After World War I, fundamentalist leaders like Sunday, William Jennings Bryan, and William Bell Riley championed two major causes: prohibiting the sale of intoxicating liquor and banning the teaching of evolution in tax-supported public schools—the two leading causes of the Old Christian Right. By 1920, fundamentalism was well organized and had made some impressive gains. Leaders achieved a stunning moral victory in the passage of Prohibition, the movement had respectable intellectuals who defended the fundamentals of the faith, and a handful of Southern states had passed laws that banned the teaching of evolution in public schools. By the early 1930s, however, the movement had disintegrated and lost its public credibility. Trouble began in 1925 with the trial of John T. Scopes in Dayton, Tennessee, concerning the teaching of evolution. This cultural event, swarming with national media—it was one of the first news events broadcast live on radio—cemented in the minds of Americans the notion that fundamentalists were rural, uneducated, backward simpletons unwilling to embrace advances in science and technology. Within five years all state laws prohibiting the teaching of evolution had been repealed. Prohibition itself was repealed in 1933, ending the fundamentalist dream of an America free from drunkenness and immorality.

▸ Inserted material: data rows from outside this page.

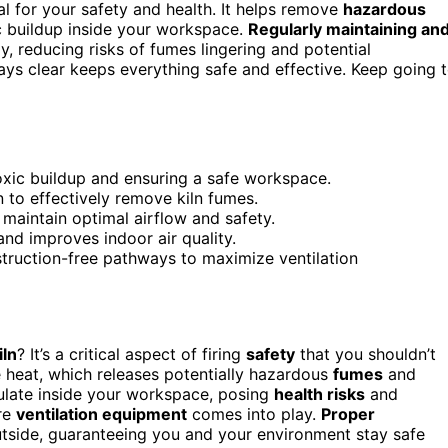
al for your safety and health. It helps remove
hazardous
c buildup inside your workspace.
Regularly maintaining an
y, reducing risks of fumes lingering and potential
ys clear keeps everything safe and effective. Keep going 
oxic buildup and ensuring a safe workspace.
 to effectively remove kiln fumes.
 maintain optimal airflow and safety.
and improves indoor air quality.
bstruction-free pathways to maximize ventilation
iln
? It’s a critical aspect of firing
safety
that you shouldn’t
e heat, which releases potentially hazardous
fumes
and
ulate inside your workspace, posing
health risks
and
ere
ventilation equipment
comes into play.
Proper
tside, guaranteeing you and your environment stay safe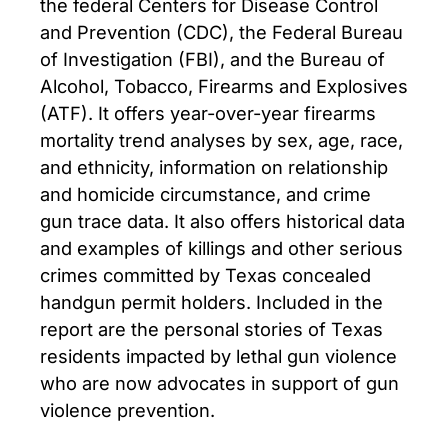
the federal Centers for Disease Control
and Prevention (CDC), the Federal Bureau
of Investigation (FBI), and the Bureau of
Alcohol, Tobacco, Firearms and Explosives
(ATF). It offers year-over-year firearms
mortality trend analyses by sex, age, race,
and ethnicity, information on relationship
and homicide circumstance, and crime
gun trace data. It also offers historical data
and examples of killings and other serious
crimes committed by Texas concealed
handgun permit holders. Included in the
report are the personal stories of Texas
residents impacted by lethal gun violence
who are now advocates in support of gun
violence prevention.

By the mid-1930s, modernists had taken control of the largest Protestant denominations as liberals opted for a more flexible faith not imprisoned in fundamentalism's doctrinal rigor. As many Northern denominations embraced modernity, the fundamentalist center of gravity shifted to the rural South where Protestant conservatives stopped short of demanding social transformation. Southern evangelicals had traditionally been socially conservative, seeking to preserve the Southern ideal against Northern capitalistic encroachment. Evangelical Protestantism was now in the hands of social conservatives, and the marriage between the two would grow stronger as each year passed.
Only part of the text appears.